Un poco de luna, que pegaba detrás del caserón, lo hacía aparecer como imponente. Mi padre y yo veíamos cómo se recortaban, contra el cielo claro pero con nubes, las almenas, que allí llamaban picos, y la torre. La aparición del sol reduciría a nada aquello que, de noche y con un poco de luna, nos parecía majestuoso. Se encendió una luz: era en la habitación de Flor, que iría de aquí para allá antes de acostarse, como era su costumbre. Mi padre bajó del coche y abrió el postigo del portalón.
—Anda y vete a tu cama. Mañana hablaremos.

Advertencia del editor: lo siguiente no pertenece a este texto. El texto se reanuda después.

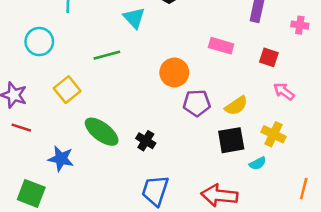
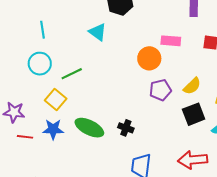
cyan circle: (39, 42) -> (40, 64), moved
green line: (107, 55) -> (72, 74), moved
orange circle: (174, 72) -> (149, 58), moved
blue star: (61, 159) -> (53, 129), moved

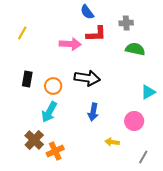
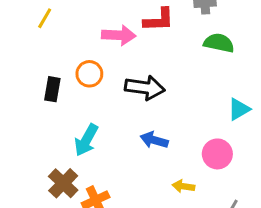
orange circle: (53, 86) -> (89, 74), moved
blue arrow: (93, 112) -> (154, 140), turned 96

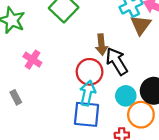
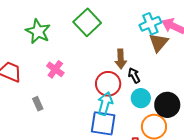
black arrow: (117, 61) -> (134, 75), size x0.6
cyan circle: (126, 96) -> (141, 98), moved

Yo descendí por mi lado mientras mi padre entraba en el coche por el otro.
—Voy a dormir al barco.
Le vi marchar. Cerré la puerta del corral y, después, el postigo. Me hallé en el zaguán oscuro. Busqué a tientas la escalera y así, a tientas, llegué a mi habitación, la última de la casa, allá en la torre. Pagar mi independencia, mi silencio, con la desatención de todos. No tenía luz eléctrica ni me hacían la cama. A tientas también busqué la palmatoria, y tardé en hallarla. Las cerillas, en cambio, acudieron pronto a mis dedos: se hallaban en su lugar de siempre, en el bolsillo derecho del pantalón. Encendí una y, mientras despabilaba la vela, me fui dando cuenta del desorden de aquellos cuatro libros que había sobre la mesa, de aquella cama deshecha que estaba en un rincón y no olía precisamente bien: yo creo que hacía dos semanas, si no más, que no la habían mudado. Las sábanas perdían su blancura. Encima de una silla, hecha un gurruño, estaba la manta inútil: ya hacía calor por aquellos días, ya no se soportaban más que la sábana y la colcha, que, ésa sí, estaba sobre la cama, revuelta con la sábana de arriba, rosa y blanco, para taparme. Las puse en orden, en un cierto orden, que incluía también la almohada y estirar la sábana de abajo. Después me acosté, pero tardé en apagar la vela: por seguir una costumbre leí algo, más bien poco. Después apagué.